YOUR TASK —
The line containing "Un réseau de" marks the start, and the last line of the records below marks the end. Print that run exactly and nothing else.

Saved entries —

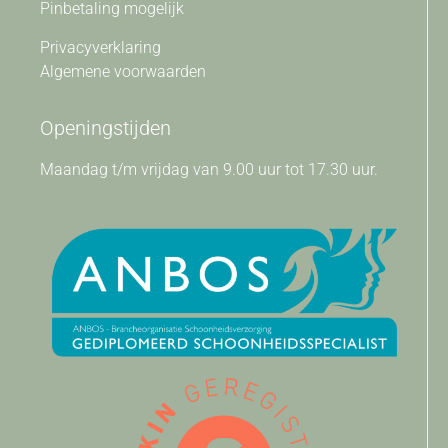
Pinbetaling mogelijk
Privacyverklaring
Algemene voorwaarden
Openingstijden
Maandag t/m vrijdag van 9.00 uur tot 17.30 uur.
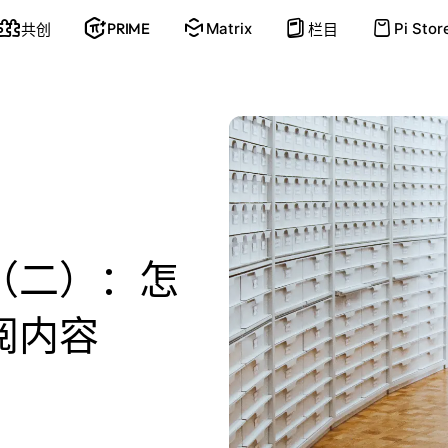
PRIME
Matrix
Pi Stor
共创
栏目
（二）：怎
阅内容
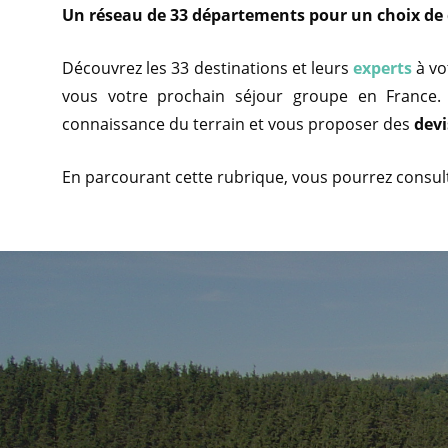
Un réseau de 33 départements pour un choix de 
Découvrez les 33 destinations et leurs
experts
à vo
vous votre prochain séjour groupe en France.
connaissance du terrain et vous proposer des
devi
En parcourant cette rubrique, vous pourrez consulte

SOLUTION TO THIS EXERCISE —
Un réseau de 33 départements pour un choix de 
Découvrez les 33 destinations et leurs
experts
à vo
vous votre prochain séjour groupe en France.
connaissance du terrain et vous proposer des
devi
En parcourant cette rubrique, vous pourrez consulte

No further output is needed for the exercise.